## Mini Project: Building a database for crime reports

I've been learning about postgres recently and in this project, I just want to put everything together to build a database for storing data related to crimes that occurred in Boston. This dataset is available in the file boston.csv. 

The goal of this project is to create a database named `crimes_db` with a table – `boston_crimes` – with appropriate datatypes for storing the data from the `boston.csv` file. I will be creating the table inside a schema named `crimes`. I will also create the `readonly` and `readwrite` groups with the appropriate privileges. Finally, I will also need to create one user for each of these groups.
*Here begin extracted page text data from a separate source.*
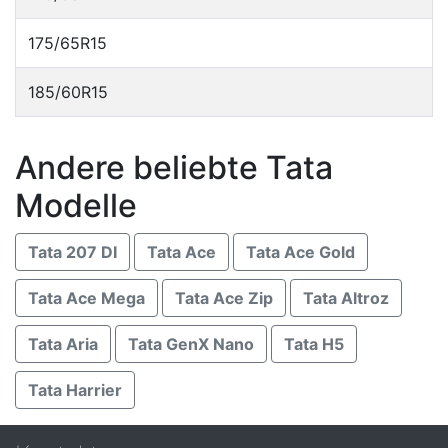
175/65R15
185/60R15
Andere beliebte Tata
Modelle
Tata 207 DI
Tata Ace
Tata Ace Gold
Tata Ace Mega
Tata Ace Zip
Tata Altroz
Tata Aria
Tata GenX Nano
Tata H5
Tata Harrier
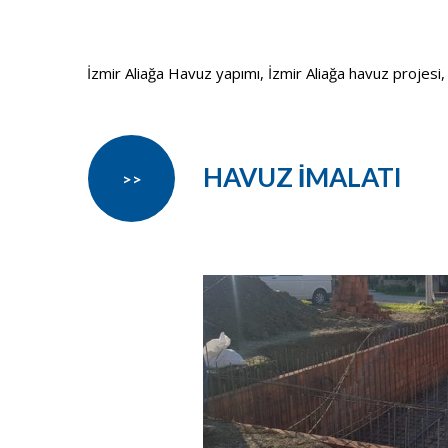
İzmir Aliağa Havuz yapımı, İzmir Aliağa havuz projesi, İz
HAVUZ İMALATI
>>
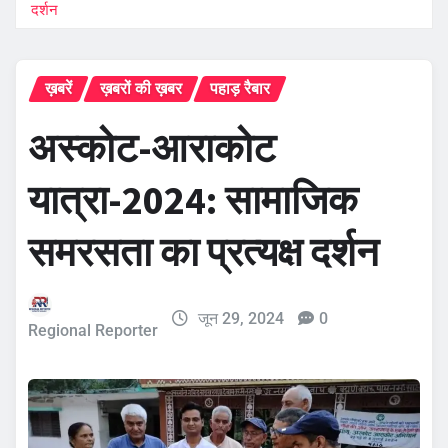
दर्शन
ख़बरें
ख़बरों की ख़बर
पहाड़ रैबार
अस्कोट-आराकोट
यात्रा-2024: सामाजिक
समरसता का प्रत्यक्ष दर्शन
जून 29, 2024
0
Regional Reporter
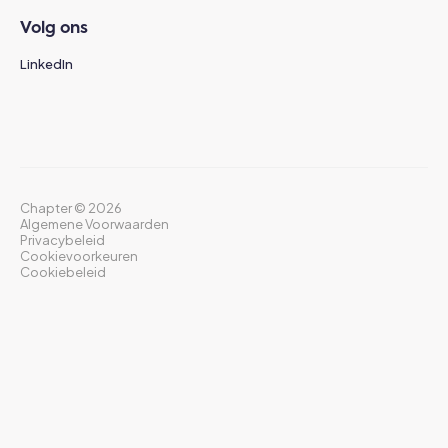
Volg ons
LinkedIn
Chapter ©
2026
Algemene Voorwaarden
Privacybeleid
Cookievoorkeuren
Cookiebeleid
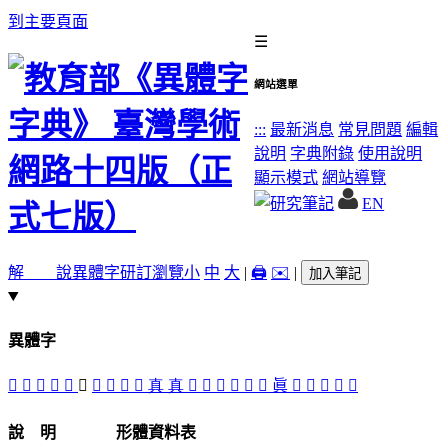
到主要頁面
☰
網站選單
:::
最新消息
常見問題
編輯
說明
字典附錄
使用說明
顯示模式
網站導覽
EN
解 說
異體字
研訂瀏覽
小
中
大
|
🖨️
✉️
|
加入筆記
異體字
󳻉
󳻇
󳻃
󳻆
󳻍
𠤛
𡙊
󳻄
󳻊
󳻋
真
真
󳺼
󳺻
󳺽
󳻀
󳻌
󳻈
眞
󳺾
󳻅
󳺿
󳻂
󳻁
說 明
形體資料表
The following diagram illustrates a high-level overview of what I want to achieve:

![postgres%20db%20diag.png](attachment:postgres%20db%20diag.png)


I will start by creating a database for storing our crime data as well as a schema for containing the tables. 
Inside this database, I will create a schema to keep my data organized. 


In [1]:
import psycopg2


In [2]:
conn = psycopg2.connect(dbname = 'postgres', user = 'postgres', password = 'P@ssw0rd')
conn.autocommit = True    #Setting Autocommit to 'True' so that connection can commit after every execute statement. This is because creating a database has to be a standalone transaction
cur = conn.cursor()
cur.execute("CREATE DATABASE crime_db;")
conn.autocommit = False
conn.close()

DuplicateDatabase: database "crime_db" already exists


Notice that I connected to the postgres database to create my desired database. Now, every subsequent task I'm doing will be done by connecting to my new database, hence, I'll have a new connection string.

Time to create the schema

In [3]:
conn2 = psycopg2.connect(dbname = 'crime_db', user = 'postgres', password = 'P@ssw0rd')
cur = conn2.cursor()
cur.execute("CREATE SCHEMA crimes;")
conn2.commit()

DuplicateSchema: schema "crimes" already exists


Now I have created the schema `crimes` in the database `crimes_db`. The following diagram illustrates what the database should look like

![image.png](attachment:image.png)

I now have a database and a schema — I'm ready to start creating tables. Before I do that, let me gather some data about the crime dataset so that I can easily select the right datatypes to use in our table.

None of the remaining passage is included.